Google unveiled Thursday its Parti text-to-image computer model, which renders hyperrealistic images by studying tens of billions of inputs.
Pathways Autoregressive Text-to-Image, or Parti, studies sets of images, which Google calls "image tokens," using them to construct new images, the search giant said on a research website. Parti's images become more realistic when it has more parameters -- tokens and other training material -- to review. The model studies 20 billion parameters before generating a final image.
Parti differs from Imagen, a text-to-image generator that Google designed to use diffusion learning. The process trains computer models by adding "noise" to an image so that it's obscured, sort of like static on a television screen. The model then learns to decode the static to re-create the original image. As the model improves, it can turn what looks like a series of random dots into an image.
Google isn't releasing Parti or Imagen to the public because AI data sets carry the risk for bias. Because the data sets are created by human beings, they can inadvertently lean into stereotypes or misrepresent certain groups. Google says both Parti and Imagen carry bias toward Western stereotypes.
Google referred to a company blog post when asked to comment on this story.

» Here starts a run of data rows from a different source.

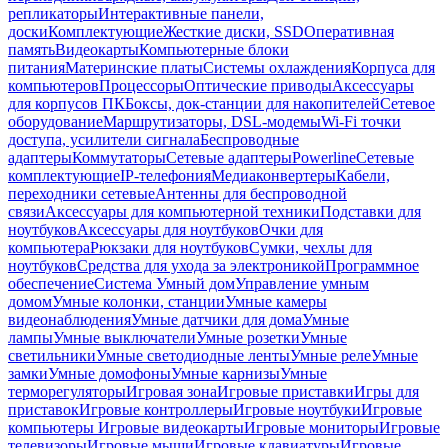
репликаторы
Интерактивные панели,
доски
Комплектующие
Жесткие диски, SSD
Оперативная
память
Видеокарты
Компьютерные блоки
питания
Материнские платы
Системы охлаждения
Корпуса для
компьютеров
Процессоры
Оптические приводы
Аксессуары
для корпусов ПК
Боксы, док-станции для накопителей
Сетевое
оборудование
Маршрутизаторы, DSL-модемы
Wi-Fi точки
доступа, усилители сигнала
Беспроводные
адаптеры
Коммутаторы
Сетевые адаптеры
Powerline
Сетевые
комплектующие
IP-телефония
Медиаконвертеры
Кабели,
переходники сетевые
Антенны для беспроводной
связи
Аксессуары для компьютерной техники
Подставки для
ноутбуков
Аксессуары для ноутбуков
Очки для
компьютера
Рюкзаки для ноутбуков
Сумки, чехлы для
ноутбуков
Средства для ухода за электроникой
Программное
обеспечение
Система Умный дом
Управление умным
домом
Умные колонки, станции
Умные камеры
видеонаблюдения
Умные датчики для дома
Умные
лампы
Умные выключатели
Умные розетки
Умные
светильники
Умные светодиодные ленты
Умные реле
Умные
замки
Умные домофоны
Умные карнизы
Умные
терморегуляторы
Игровая зона
Игровые приставки
Игры для
приставок
Игровые контроллеры
Игровые ноутбуки
Игровые
компьютеры
Игровые видеокарты
Игровые мониторы
Игровые
телевизоры
Игровые мыши
Игровые клавиатуры
Игровые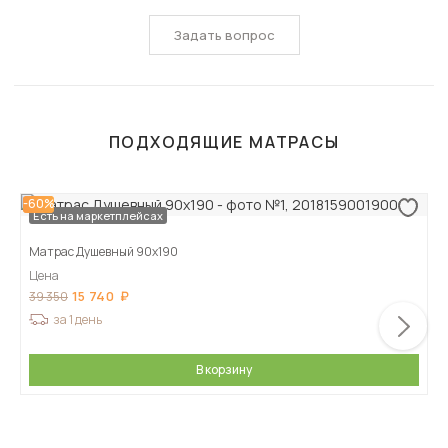
Задать вопрос
ПОДХОДЯЩИЕ МАТРАСЫ
-60%
Есть на маркетплейсах
Матрас Душевный 90х190
Цена
15 740
39 350
за 1 день
В корзину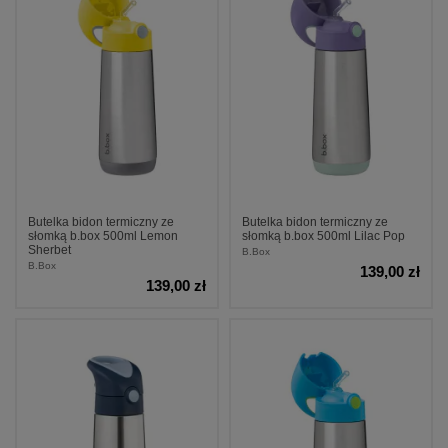
Butelka bidon termiczny ze
Butelka bidon termiczny ze
słomką b.box 500ml Lemon
słomką b.box 500ml Lilac Pop
Sherbet
B.Box
B.Box
139,00 zł
139,00 zł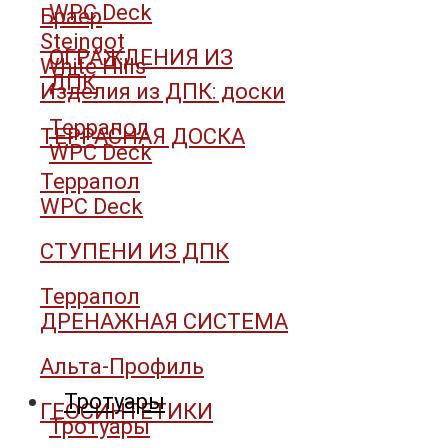
WPC Deck
Браер
Steingot
ОГРАЖДЕНИЯ ИЗ
White Hills
ДПК
Изделия из ДПК: доски
Террапол
ТЕРРАСНАЯ ДОСКА
WPC Deck
Террапол
WPC Deck
СТУПЕНИ ИЗ ДПК
Террапол
ДРЕНАЖНАЯ СИСТЕМА
Альта-Профиль
Тротуары
ГЕОСИНТЕТИКИ
Тротуары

The search giant has invested heavily in artificial intelligence as a way to improve its services and develop ambient computing, a form of technology so intuitive it becomes part of the background. At its I/O developer conference in May, CEO Sundar Pichai said AI is being used to help Google Translate add languages, create 3D images in Maps and condense documents into quick summaries.
Parti and Imagen aren't the only text-to-image models around. Dall-E, VQ-GAN+CLIP and Latent Diffusion Models are other non-Google text-to-image models that have recently made headlines. Dall-E Mini is an open-source text-to-image AI that's available to the public, but is trained on smaller datasets.